Visually a plate is split into quadrants. Half the plate is for fruit and vegetables; a quarter goes to grains; the final quarter to protein. Fill your plate with these rations and you will be well on your way toward a much healthier diet.

In the past, people with diabetes were told to avoid sugars and other carbohydrates. Current research shows that it is the amount of carbohydrate eaten and the rate of its digestion that are the most important factors in blood glucose control. Sugars can be included in a healthy diet as a part of a carefully planned meal plan.
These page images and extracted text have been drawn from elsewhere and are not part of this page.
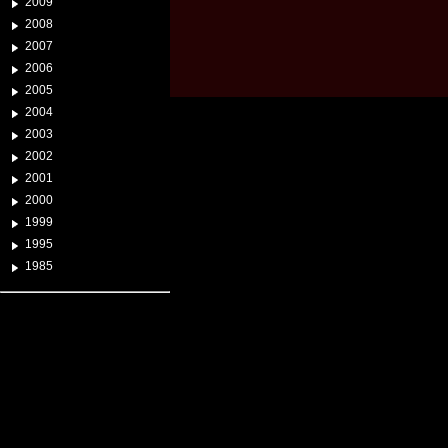
2009
2008
2007
2006
2005
2004
2003
2002
2001
2000
1999
1995
1985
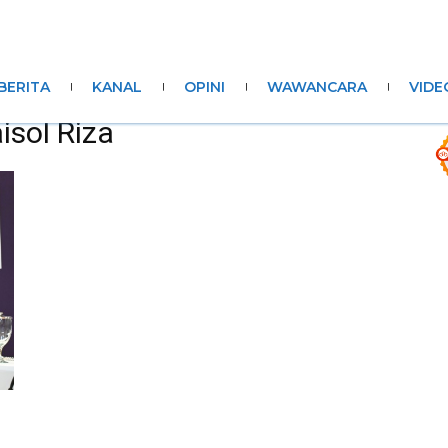
BERITA
KANAL
OPINI
WAWANCARA
VIDE
isol Riza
Carbohydrates, including sugars, should be spread evenly over the day, as part of slowly digested meals.

Cinnamon can increase glucose metabolism – the process that turns sugar to energy – by up to 20 times. It is also a powerful anti-oxidant.  One half teaspoon of cinnamon a day helps to lower blood sugar and cholesterol. It benefits people with prediabetes and type 2 diabetes.  In people who take Metformin, a widely prescribed type 2 diabetes drug, cinnamon does not have a marked effect.

Sprinkle cinnamon on oatmeal or toast, dust apples, pears, strawberries and blueberries with it or stir into smoothies.

Soluble fibre in oat bran, legumes (dried beans of all kinds, peas and lentils), and pectin from fruit, (such as apples) and in root vegetables (such as carrots) is considered especially helpful for people with either form of diabetes. Soluble fibre may help control blood sugar by delaying stomach emptying, retarding the entry of glucose into the bloodstream and lessening the post-meal rise in blood sugar. It may lessen insulin requirements in those with type 1 diabetes. Because fibre slows the digestion of foods, it can help blunt the sudden spikes in blood glucose that may occur after a low-fibre meal. Such blood sugar peaks stimulate the pancreas to pump out more insulin. Some researchers believe that a lifetime of blood glucose spikes could contribute to type 2 diabetes, which typically strikes after the age of 40, and more than doubles the risk of stroke and heart disease. The cholesterol-lowering effect of soluble fibres may also help those with diabetes by reducing heart disease risks.